The resulting enhancement of muscle protein synthesis (MPS) is the mechanism behind the anabolic effects, leading to increased muscle fiber size and lean body mass. AAS also possess anti-catabolic properties, helping prevent the breakdown of muscle tissue during intense training or caloric restriction. This dual action accelerates muscle growth beyond what is naturally possible.
Medically, these properties treat muscle wasting conditions, such as severe burns, HIV/AIDS, or specific types of anemia. They are also prescribed for men with hypogonadism (low testosterone levels) to restore hormone levels to a healthy physiological range. Therapeutic doses are carefully controlled to achieve a physiological effect, often around 100 milligrams of testosterone per week, or its equivalent.

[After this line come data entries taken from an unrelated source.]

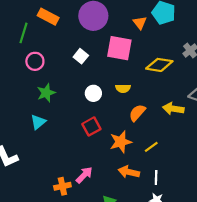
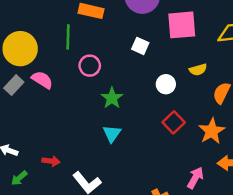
pink arrow: (84, 175) -> (195, 178), moved

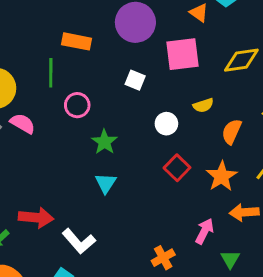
red arrow: (51, 161) -> (36, 218), size x1.6

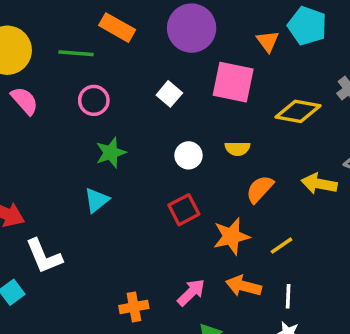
green line: (51, 73) -> (76, 53), turned 76

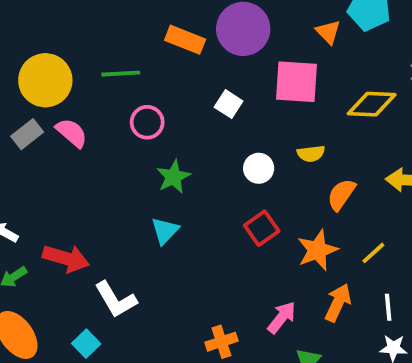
orange rectangle: (117, 28) -> (185, 40), moved
orange arrow: (244, 286) -> (338, 303), turned 108

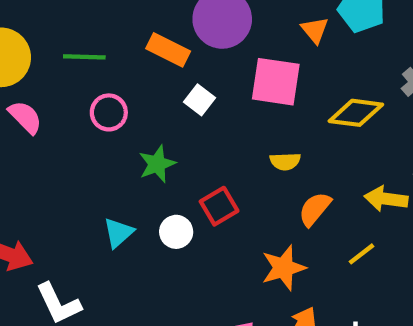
orange rectangle: (185, 40) -> (168, 50), moved
white circle: (259, 168) -> (176, 232), moved
green star: (173, 177) -> (157, 164), moved
red square: (262, 228) -> (219, 206), moved
yellow line: (373, 253) -> (361, 254), moved

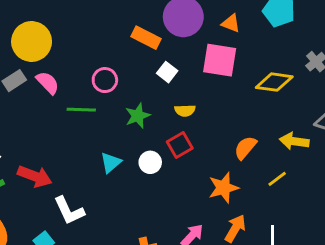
orange triangle: (315, 30) -> (231, 23), moved, turned -30
green line: (84, 57) -> (81, 110), moved
yellow semicircle: (285, 161) -> (185, 111), moved

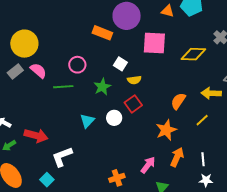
orange triangle: (231, 23) -> (168, 11), moved
white square: (167, 72) -> (120, 64), moved
white L-shape: (69, 211) -> (62, 157), turned 100

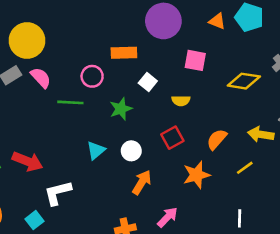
orange rectangle: (102, 33) -> (124, 53), moved, turned -30
pink square: (154, 43) -> (195, 60), size x0.7
yellow semicircle: (134, 80) -> (181, 101), moved
red square: (133, 104) -> (172, 138), moved
orange arrow: (177, 157) -> (142, 182), moved

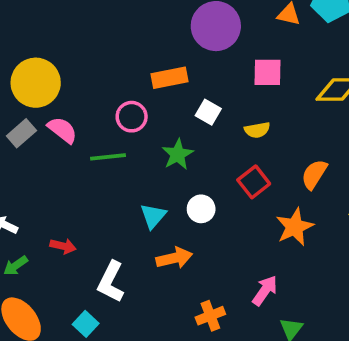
red arrow: (27, 161) -> (63, 246), size x0.6
orange arrow: (142, 182) -> (174, 258), moved, turned 55
white L-shape: (58, 193) -> (111, 282), turned -40

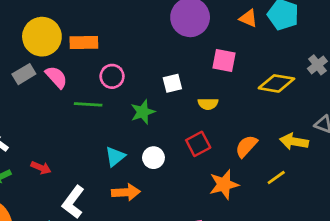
orange rectangle: (169, 78) -> (84, 42), moved
white square: (208, 112) -> (172, 83), turned 36

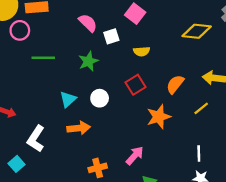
pink square: (224, 60) -> (135, 14), moved, turned 30
pink circle: (112, 76) -> (20, 30), moved
pink semicircle: (56, 77) -> (88, 23), moved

When AAS are used for performance enhancement, the dosage often enters the “supra-physiologic” range, far exceeding what the body naturally produces. Non-medical users frequently administer doses ten to one hundred times higher than those prescribed for medical treatment. This high-dose, non-therapeutic use drives the severe health consequences associated with the substances.
The Dangers of Non-Medical Steroid Use
The most significant health risks of AAS use are tied to the high doses and uncontrolled cycles common in non-medical settings. A serious concern is the cardiovascular system, where misuse causes harmful changes in lipid levels. Steroid use decreases high-density lipoprotein (HDL, “good cholesterol”) while increasing low-density lipoprotein (LDL, “bad cholesterol”).
This dyslipidemia, combined with high blood pressure, accelerates atherosclerosis (hardening and narrowing of the arteries). Chronic AAS use can also induce left ventricular hypertrophy, causing the heart’s main pumping chamber to enlarge and become less efficient. This significantly increases the risk of heart attack, stroke, and sudden cardiac death.
AAS misuse places a severe strain on the liver, especially with oral formulations, potentially leading to liver damage, peliosis hepatis, or liver tumors. The introduction of external hormones disrupts the body’s natural hormonal balance, signaling it to stop its own testosterone production.
This suppression of the hypothalamic–pituitary–gonadal (HPG) axis can result in hypogonadism, causing testicular atrophy, decreased sperm production, and infertility in men. The body attempts to balance excess androgens by converting some into estrogen, which can lead to gynecomastia (development of male breast tissue).
Beyond physical effects, high doses of AAS provoke psychiatric symptoms, including severe mood swings, increased aggression (“roid rage”), and periods of mania. When users stop taking the drugs, they can experience withdrawal symptoms like severe depression and persistent low testosterone, potentially leading to continued dependence.